With this in mind, children need us to cast our vote for:

  • universal early child care and development in enriched settings;
  • neighbourhood family-resource centres;
  • a ban on corporal punishment;
  • universal, publicly funded health care and delivery;
  • clean air initiatives, alternative energy subsidies, the Kyoto agreement, elimination of toxins that most impact our youngest;
  • affordable housing;
  • toxic-free, nutritious food;
  • a quality of life index that measures what matters most;
  • economic initiatives that lift families out of poverty.


We know that the most important time in a human life is the formative first years; research confirms that early experience shapes lifelong behaviours. As a society, we haven’t quite grasped this reality. Once we do, how will we act on this knowledge? How can our society most effectively respect its Most Valuable Players?

In all our deliberations, goes the aboriginal saying, we must consider the next seven generations.
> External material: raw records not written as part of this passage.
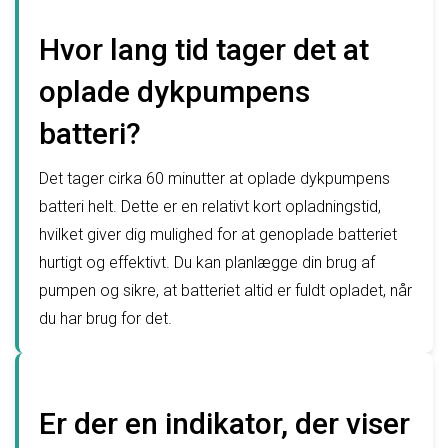
Hvor lang tid tager det at
oplade dykpumpens
batteri?
Det tager cirka 60 minutter at oplade dykpumpens
batteri helt. Dette er en relativt kort opladningstid,
hvilket giver dig mulighed for at genoplade batteriet
hurtigt og effektivt. Du kan planlægge din brug af
pumpen og sikre, at batteriet altid er fuldt opladet, når
du har brug for det.
Er der en indikator, der viser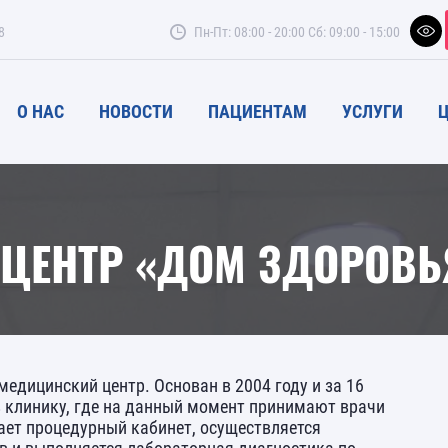
8
Пн-Пт: 08:00 - 20:00
Сб: 09:00 - 15:00
О НАС
НОВОСТИ
ПАЦИЕНТАМ
УСЛУГИ
ЦЕНТР «ДОМ ЗДОРОВЬ
медицинский центр. Основан в 2004 году и за 16
в клинику, где на данный момент принимают врачи
тает процедурный кабинет, осуществляется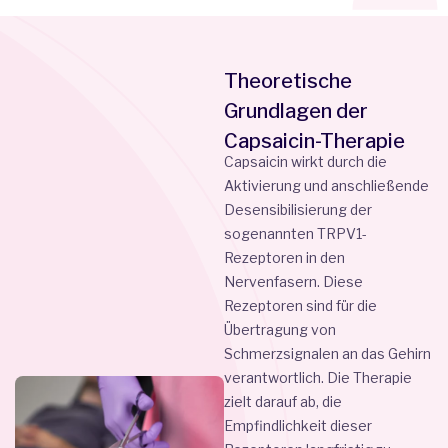
Theoretische
Grundlagen der
Capsaicin-Therapie
Capsaicin wirkt durch die
Aktivierung und anschließende
Desensibilisierung der
sogenannten TRPV1-
Rezeptoren in den
Nervenfasern. Diese
Rezeptoren sind für die
Übertragung von
Schmerzsignalen an das Gehirn
verantwortlich. Die Therapie
zielt darauf ab, die
Empfindlichkeit dieser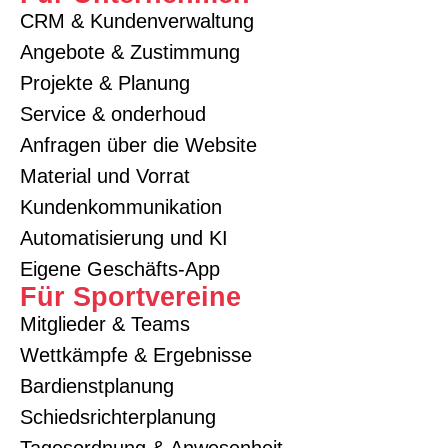
CRM & Kundenverwaltung
Angebote & Zustimmung
Projekte & Planung
Service & onderhoud
Anfragen über die Website
Material und Vorrat
Kundenkommunikation
Automatisierung und KI
Eigene Geschäfts-App
Für Sportvereine
Mitglieder & Teams
Wettkämpfe & Ergebnisse
Bardienstplanung
Schiedsrichterplanung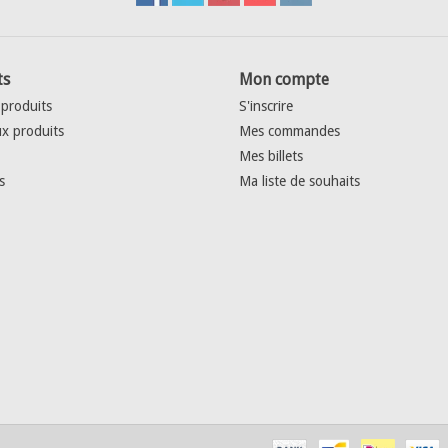
ts
Mon compte
 produits
S'inscrire
x produits
Mes commandes
Mes billets
s
Ma liste de souhaits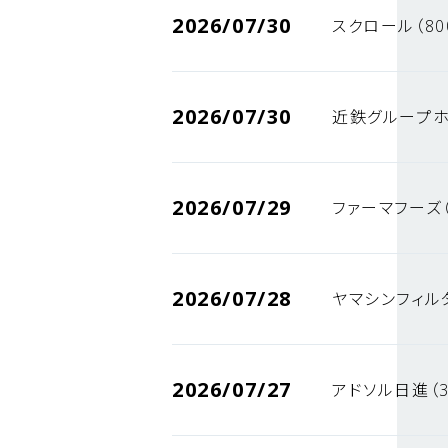
2026/07/30
スクロール（80
2026/07/30
近鉄グループホ
2026/07/29
ファーマフーズ（
2026/07/28
ヤマシンフィルタ
2026/07/27
アドソル日進（3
In that spirit, we would do well for this generation (and for children yet to come) to consider the effect of our policies on the smallest and most vulnerable among us. The best present to them is a vote with their future in mind, a time when today’s children will inherit a world that can be—if we all work together—clean and safe, humane and sustainable.

You often hear politicians mention children in their speeches—for the sake of our children, we must do this and that. But actions speak louder than words. As Nelson Mandela said, we don’t need rhetoric from our leaders; we Need to “turn this world around, for our children.”

Ask your local candidates what they think a child-honouring society would look like. Make a note of their answers and consider which candidates are most likely to work toward such a goal in Parliament.

Tomorrow’s voters are counting on us. As we vote in this election, we should look to a future in which every family contributes its full potential to our country’s prosperity. The soul of a nation is shaped by the experience of its youngest citizens.